Lindasllama · 13/07/2022 21:02

WeAreBob · 13/07/2022 17:50

So, you're not really married then? You're not sharing your lives. You'e not witnessing each other's lives. If one of you has a heart attack, you wouldn't know until a few missed phone calls and a few days have passed.

It isn't a marriage. You're dating at best. Why play make believe when you're a grown adult?

Just because we don't live which each other doesn't mean we don't speak. We call each other 4 or 5 times a day. We talk a lot more now than when we lived together.

People don't like our marriage for themselves but it absolutely suits us. The kids all have a MUCH better relationship with their SD now he comes over a couple of times a week.. and they love having the house to themselves when I am at his.

Besides the secret with money thing - he is lovely. He just couldn't cope with teenagers . His or mine. He is also awaiting an ASD assessment at 60yrs old - it's pretty bloody obvious tbh but would be good to have a label. It would make more sense of his behaviour.

OP posts:
KarenOLantern · 13/07/2022 21:02

I am agog. My dad has had this trick pulled on him by one of his brothers who is notorious for trying to rinse people, but doing it to your own wife is shocking.

Just be firm, don't get heated about it, just lay down the facts: I repeated several times I couldn't afford to pay for it myself. You said you'd "sort it out", that implies you were paying for it. If you wanted paying back you should have told me BEFORE getting the work done - and if you had said that I wouldn't have got it done. End of. What do you want for tea?
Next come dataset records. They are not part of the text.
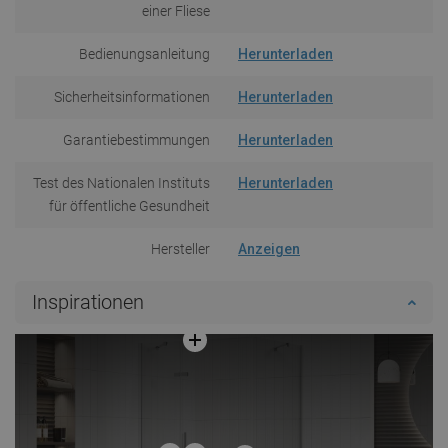
einer Fliese
Bedienungsanleitung
Herunterladen
Sicherheitsinformationen
Herunterladen
Garantiebestimmungen
Herunterladen
Test des Nationalen Instituts
Herunterladen
für öffentliche Gesundheit
Hersteller
Anzeigen
Inspirationen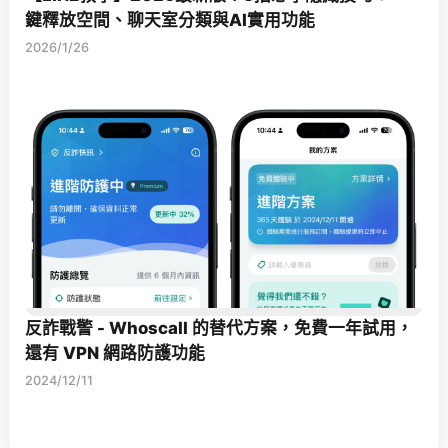
鍵釋放空間、聊天室分類與AI實用功能
2026/1/26
反詐戰警 - Whoscall 的替代方案，免費一年試用，
還有 VPN 網路防護功能
2024/12/11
CelluliteAndSparkles · 13/07/2022 21:03

As I was reading the first post I was thinking “I bet she’s not his first wife, he’s very bitter about women and money”.

You’ve settled, OP.

Aquamarine1029 · 13/07/2022 21:06

I can't imagine my husband "loaning" me money.
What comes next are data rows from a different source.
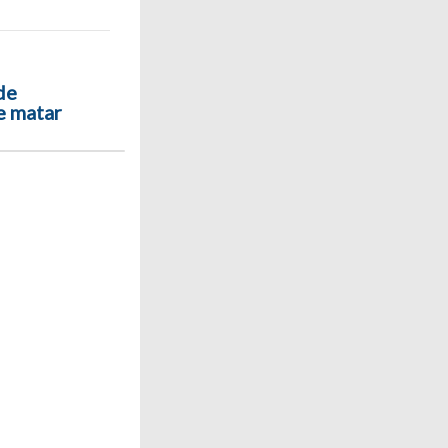
de
e matar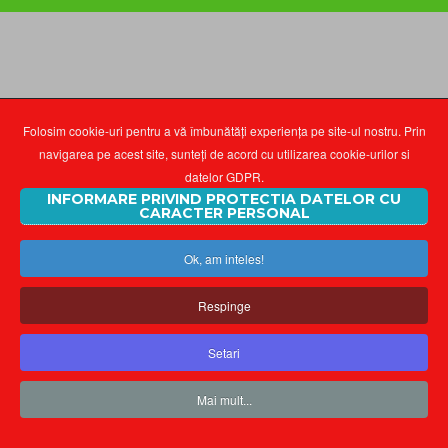
Folosim cookie-uri pentru a vă îmbunătăți experiența pe site-ul nostru. Prin
navigarea pe acest site, sunteți de acord cu utilizarea cookie-urilor si
datelor GDPR.
INFORMARE PRIVIND PROTECTIA DATELOR CU
CARACTER PERSONAL
Ok, am inteles!
Respinge
Setari
Mai mult...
WiddlinDiddlin · 13/07/2022 21:14

'Don't worry about the money' = 'im paying for it'.

'Don't worry about the money, you can pay me back later/in installments that suit you' = ill pay for it now, you can pay me back later.

So if you want to stick up for yourself and make waves I would not pay him back and if he gets shitty I would point out again you wouldn't have booked the car in, nor agreed to a 350 quid bill had he not said 'dont worry about the money'.
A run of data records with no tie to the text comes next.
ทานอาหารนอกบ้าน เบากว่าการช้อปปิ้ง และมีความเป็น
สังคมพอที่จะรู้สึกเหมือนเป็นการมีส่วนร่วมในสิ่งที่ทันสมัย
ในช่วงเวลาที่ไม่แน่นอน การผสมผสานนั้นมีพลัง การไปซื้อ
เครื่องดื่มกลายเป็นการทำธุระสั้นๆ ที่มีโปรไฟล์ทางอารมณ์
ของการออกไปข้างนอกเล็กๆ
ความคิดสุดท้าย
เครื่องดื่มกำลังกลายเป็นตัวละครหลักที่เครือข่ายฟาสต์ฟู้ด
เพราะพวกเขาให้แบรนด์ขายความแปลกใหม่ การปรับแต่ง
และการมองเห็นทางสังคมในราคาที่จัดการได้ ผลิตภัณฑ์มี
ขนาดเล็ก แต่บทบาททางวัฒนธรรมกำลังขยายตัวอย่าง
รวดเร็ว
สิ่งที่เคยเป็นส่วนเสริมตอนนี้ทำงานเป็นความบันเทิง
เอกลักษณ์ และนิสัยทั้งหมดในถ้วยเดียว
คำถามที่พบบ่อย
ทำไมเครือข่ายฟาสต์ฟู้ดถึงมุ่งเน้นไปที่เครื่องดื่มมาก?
If you want to make fewer waves I'd tell him a 50 quid a month repayment plan.

FWIW i think your living situation is bloody brilliant and more people would get on much better and have much more healthy, functional relationships if they weren't in one anothers pockets and pissing each other off the whole time!

If your home provides enough space for one of you to be in the estates park and the other in the west wing, and you have to phone each other to find out if they're actually on the property, fair enough.. but those of us who can only afford small urban houses don't have such luxury!

Lindasllama · 13/07/2022 21:14

*WeAreBob
*
*The guy moved out because he didnt like living with his family. He wanted all his things the way he liked them. He was also secretive with money and the OP said it didnt matter as she earned enough for her and the kids so doesn't sound like he contributed to family expenses.

And now they still live apart and see each other a few nights a week. That's dating. Dating a man who walked out on family life. What a life.*

Wow ! So much assumption.

  1. He didn't move out. I did.
  2. Didn't contribute to household expenses ? Didn't realise you had seen out household accounts . You couldn't be more wrong. We both put an equal amount into the household account which included mortgage, utilities, food, school expenses for trips uniform etc.

He paid his maintenance payment from his salary and I paid for my kids expenses from my ex DH maintenance.

We speak many times a day everyday. I know what is going on in his life and he in mine. We don't have set days to see each other sometimes he comes and stays 3/4 days in the trot. Sometimes I stay at his for days. We are rural and only 2 miles apart so can walk, cycle to each other's or drive in under 10mins. We both have keys to each other's property.

May not suit everyone but please don't trash my marriage. Until this argument we have been happier than we have ever been. We all have a better relationship with each other including the kids.